Your answer must be an exact copy of the records, minus any pictures.
Start of EXTRACTED ENTRIES
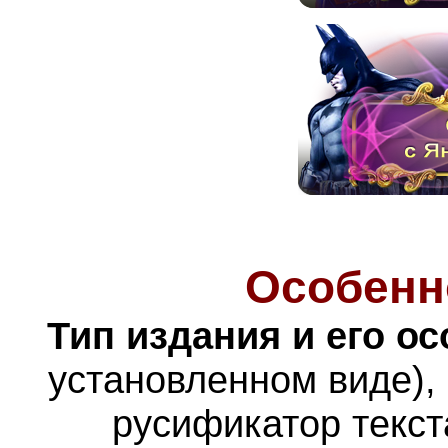
Особенн
Тип издания и его о
установленном виде),
русификатор текст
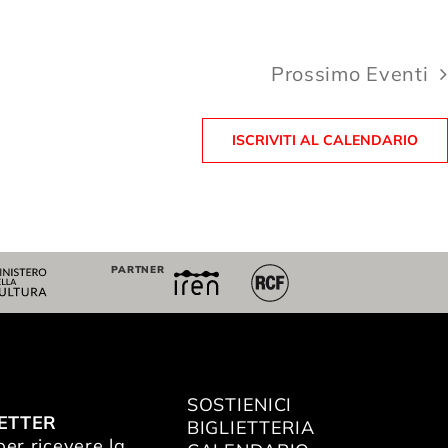
Prossimo
Eventi
ISCRIVITI AL CALENDARIO
PARTNER
SOSTIENICI
ETTER
BIGLIETTERIA
 per ricevere la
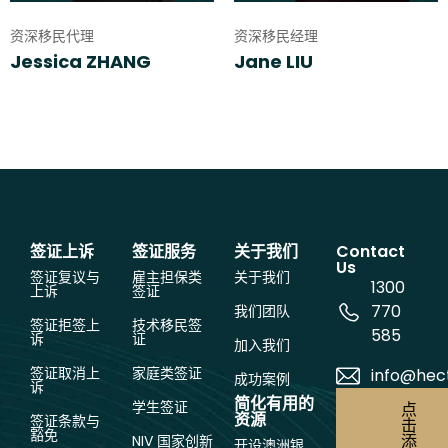
资深移民代理
资深移民经理
Jessica ZHANG
Jane LIU
签证上诉
签证服务
关于我们
Contact
Us
签证复议与
雇主担保类
关于我们
1300
上诉
签证
770
我们团队
签证拒签上
技术移民签
585
诉
证
加入我们
签证取消上
家庭类签证
info@hec
成功案例
诉
简化有用的
学生签证
点
资源
签证条款与
击
豁免
添
NIV 国家创新
开设澳洲银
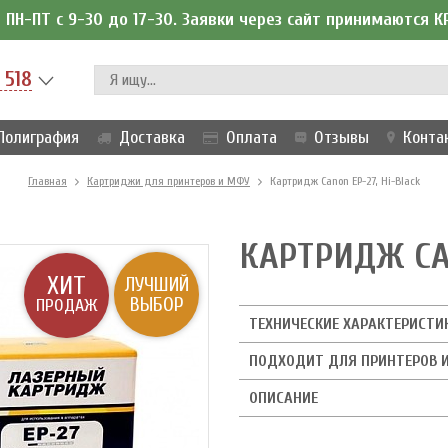
ПН-ПТ с 9-30 до 17-30. Заявки через сайт принимаются 
 518
Полиграфия
Доставка
Оплата
Отзывы
Конта
Главная
Картриджи для принтеров и МФУ
Картридж Canon EP-27, Hi-Black
КАРТРИДЖ CAN
ХИТ
ЛУЧШИЙ
ВЫБОР
ПРОДАЖ
ТЕХНИЧЕСКИЕ ХАРАКТЕРИСТИ
ПОДХОДИТ ДЛЯ ПРИНТЕРОВ 
ОПИСАНИЕ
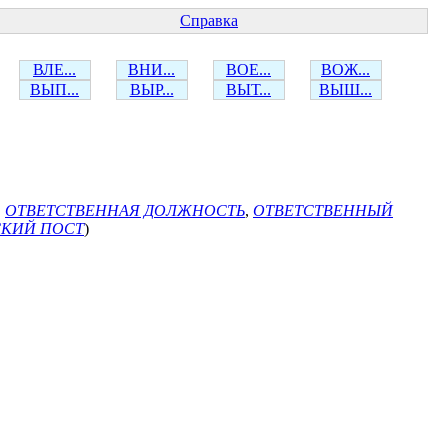
Справка
ВЛЕ...
ВНИ...
ВОЕ...
ВОЖ...
ВЫП...
ВЫР...
ВЫТ...
ВЫШ...
,
ОТВЕТСТВЕННАЯ ДОЛЖНОСТЬ
,
ОТВЕТСТВЕННЫЙ
КИЙ ПОСТ
)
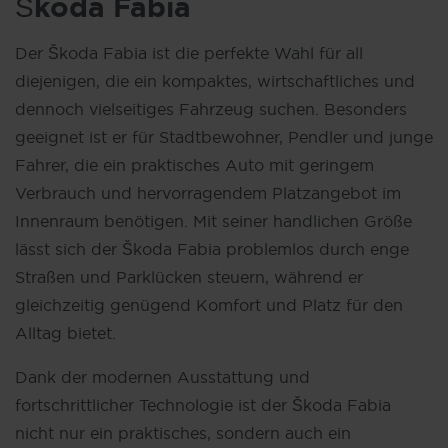
Škoda Fabia
Der Škoda Fabia ist die perfekte Wahl für all
diejenigen, die ein kompaktes, wirtschaftliches und
dennoch vielseitiges Fahrzeug suchen. Besonders
geeignet ist er für Stadtbewohner, Pendler und junge
Fahrer, die ein praktisches Auto mit geringem
Verbrauch und hervorragendem Platzangebot im
Innenraum benötigen. Mit seiner handlichen Größe
lässt sich der Škoda Fabia problemlos durch enge
Straßen und Parklücken steuern, während er
gleichzeitig genügend Komfort und Platz für den
Alltag bietet.
Dank der modernen Ausstattung und
fortschrittlicher Technologie ist der Škoda Fabia
nicht nur ein praktisches, sondern auch ein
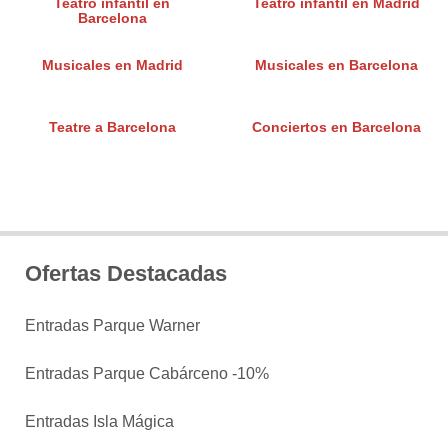
Teatro infantil en
Teatro infantil en Madrid
Barcelona
Musicales en Madrid
Musicales en Barcelona
Teatre a Barcelona
Conciertos en Barcelona
Ofertas Destacadas
Entradas Parque Warner
Entradas Parque Cabárceno -10%
Entradas Isla Mágica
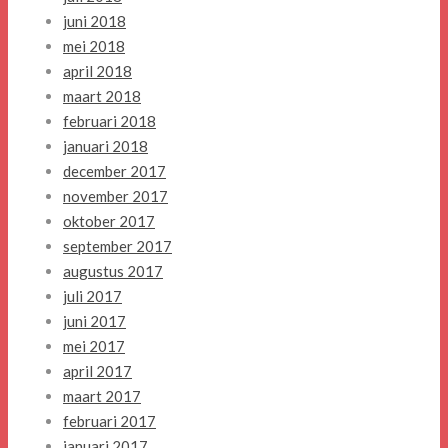
juni 2018
mei 2018
april 2018
maart 2018
februari 2018
januari 2018
december 2017
november 2017
oktober 2017
september 2017
augustus 2017
juli 2017
juni 2017
mei 2017
april 2017
maart 2017
februari 2017
januari 2017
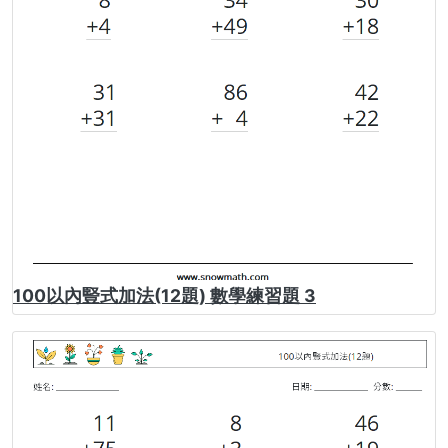
100以內豎式加法(12題) 數學練習題 3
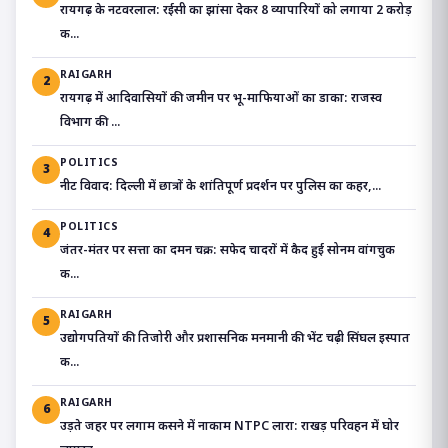
रायगढ़ के नटवरलाल: रईसी का झांसा देकर 8 व्यापारियों को लगाया 2 करोड़
क...
RAIGARH
2
रायगढ़ में आदिवासियों की जमीन पर भू-माफियाओं का डाका: राजस्व
विभाग की ...
POLITICS
3
​नीट विवाद: दिल्ली में छात्रों के शांतिपूर्ण प्रदर्शन पर पुलिस का कहर,...
POLITICS
4
जंतर-मंतर पर सत्ता का दमन चक्र: सफेद चादरों में कैद हुई सोनम वांगचुक
क...
RAIGARH
5
उद्योगपतियों की तिजोरी और प्रशासनिक मनमानी की भेंट चढ़ी सिंघल इस्पात
क...
RAIGARH
6
उड़ते जहर पर लगाम कसने में नाकाम NTPC लारा: राखड़ परिवहन में घोर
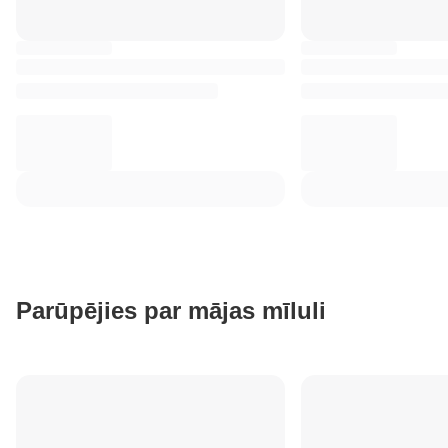
Parūpējies par mājas mīluli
End of EXTRACTED ENTRIES
**RESPONSE FOR THIS EXERCISE:**
Особенн
Тип издания и его о
установленном виде),
русификатор текст
Prossimo
Eventi
ISCRIVITI AL CALENDARIO
PARTNER
SOSTIENICI
ETTER
BIGLIETTERIA
 per ricevere la
资深移民代理
资深移民经理
Jessica ZHANG
Jane LIU
签证上诉
签证服务
关于我们
Contact
Us
签证复议与
雇主担保类
关于我们
1300
上诉
签证
770
我们团队
签证拒签上
技术移民签
585
诉
证
加入我们
签证取消上
家庭类签证
info@hec
成功案例
诉
简化有用的
学生签证
点
资源
签证条款与
击
豁免
添
NIV 国家创新
开设澳洲银
ПН-ПТ с 9-30 до 17-30. Заявки через сайт принимаются 
 518
Полиграфия
Доставка
Оплата
Отзывы
Конта
Главная
Картриджи для принтеров и МФУ
Картридж Canon EP-27, Hi-Black
КАРТРИДЖ CAN
ХИТ
ЛУЧШИЙ
ВЫБОР
ПРОДАЖ
ТЕХНИЧЕСКИЕ ХАРАКТЕРИСТИ
ПОДХОДИТ ДЛЯ ПРИНТЕРОВ 
ОПИСАНИЕ
Справка
ВЛЕ...
ВНИ...
ВОЕ...
ВОЖ...
ВЫП...
ВЫР...
ВЫТ...
ВЫШ...
,
ОТВЕТСТВЕННАЯ ДОЛЖНОСТЬ
,
ОТВЕТСТВЕННЫЙ
КИЙ ПОСТ
)
Škoda Fabia
Der Škoda Fabia ist die perfekte Wahl für all
diejenigen, die ein kompaktes, wirtschaftliches und
dennoch vielseitiges Fahrzeug suchen. Besonders
geeignet ist er für Stadtbewohner, Pendler und junge
Fahrer, die ein praktisches Auto mit geringem
Verbrauch und hervorragendem Platzangebot im
Innenraum benötigen. Mit seiner handlichen Größe
lässt sich der Škoda Fabia problemlos durch enge
Straßen und Parklücken steuern, während er
gleichzeitig genügend Komfort und Platz für den
Alltag bietet.
Dank der modernen Ausstattung und
fortschrittlicher Technologie ist der Škoda Fabia
nicht nur ein praktisches, sondern auch ein
Teatro infantil en
Teatro infantil en Madrid
Barcelona
Musicales en Madrid
Musicales en Barcelona
Teatre a Barcelona
Conciertos en Barcelona
Ofertas Destacadas
Entradas Parque Warner
Entradas Parque Cabárceno -10%
Entradas Isla Mágica
juni 2018
mei 2018
april 2018
maart 2018
februari 2018
januari 2018
december 2017
november 2017
oktober 2017
september 2017
augustus 2017
juli 2017
juni 2017
mei 2017
april 2017
maart 2017
februari 2017
januari 2017
100以內豎式加法(12題) 數學練習題 3
रायगढ़ के नटवरलाल: रईसी का झांसा देकर 8 व्यापारियों को लगाया 2 करोड़
क...
RAIGARH
2
रायगढ़ में आदिवासियों की जमीन पर भू-माफियाओं का डाका: राजस्व
विभाग की ...
POLITICS
3
​नीट विवाद: दिल्ली में छात्रों के शांतिपूर्ण प्रदर्शन पर पुलिस का कहर,...
POLITICS
4
जंतर-मंतर पर सत्ता का दमन चक्र: सफेद चादरों में कैद हुई सोनम वांगचुक
क...
RAIGARH
5
उद्योगपतियों की तिजोरी और प्रशासनिक मनमानी की भेंट चढ़ी सिंघल इस्पात
क...
RAIGARH
6
उड़ते जहर पर लगाम कसने में नाकाम NTPC लारा: राखड़ परिवहन में घोर
Parūpējies par mājas mīluli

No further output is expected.